▶ _INSTRUCTIONS TO FOLLOW_
Each line starting at the one that contains "Hệ thống sẽ" and ending at the one that contains "và truy cập học tập miễn phí." must be returned exactly, and the rest of the listing is left out.

▶ _SOURCE MATERIAL_
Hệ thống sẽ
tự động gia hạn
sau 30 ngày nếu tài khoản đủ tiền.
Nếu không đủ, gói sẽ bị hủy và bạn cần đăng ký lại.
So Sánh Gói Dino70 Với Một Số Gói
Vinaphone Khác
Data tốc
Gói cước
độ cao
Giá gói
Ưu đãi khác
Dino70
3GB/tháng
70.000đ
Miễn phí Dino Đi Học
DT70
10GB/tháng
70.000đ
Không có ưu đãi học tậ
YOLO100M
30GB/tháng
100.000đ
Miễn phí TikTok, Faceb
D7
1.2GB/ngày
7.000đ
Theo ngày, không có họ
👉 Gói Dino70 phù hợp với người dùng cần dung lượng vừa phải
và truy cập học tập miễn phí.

* * *

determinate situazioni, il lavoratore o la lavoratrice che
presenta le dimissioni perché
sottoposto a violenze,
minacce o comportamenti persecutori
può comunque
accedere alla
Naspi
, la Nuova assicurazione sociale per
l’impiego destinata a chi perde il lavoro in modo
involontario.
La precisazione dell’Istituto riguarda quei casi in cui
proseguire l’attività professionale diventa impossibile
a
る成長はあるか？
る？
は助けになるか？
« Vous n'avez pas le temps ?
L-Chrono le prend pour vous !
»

* * *

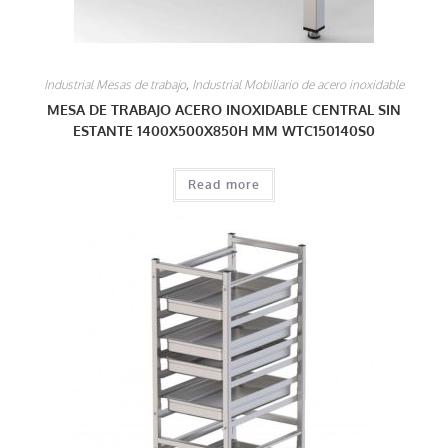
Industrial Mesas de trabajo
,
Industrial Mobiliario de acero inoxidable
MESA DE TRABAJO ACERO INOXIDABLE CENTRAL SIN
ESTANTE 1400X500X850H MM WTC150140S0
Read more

▶ _WRITTEN RESPONSE_
Hệ thống sẽ
tự động gia hạn
sau 30 ngày nếu tài khoản đủ tiền.
Nếu không đủ, gói sẽ bị hủy và bạn cần đăng ký lại.
So Sánh Gói Dino70 Với Một Số Gói
Vinaphone Khác
Data tốc
Gói cước
độ cao
Giá gói
Ưu đãi khác
Dino70
3GB/tháng
70.000đ
Miễn phí Dino Đi Học
DT70
10GB/tháng
70.000đ
Không có ưu đãi học tậ
YOLO100M
30GB/tháng
100.000đ
Miễn phí TikTok, Faceb
D7
1.2GB/ngày
7.000đ
Theo ngày, không có họ
👉 Gói Dino70 phù hợp với người dùng cần dung lượng vừa phải
và truy cập học tập miễn phí.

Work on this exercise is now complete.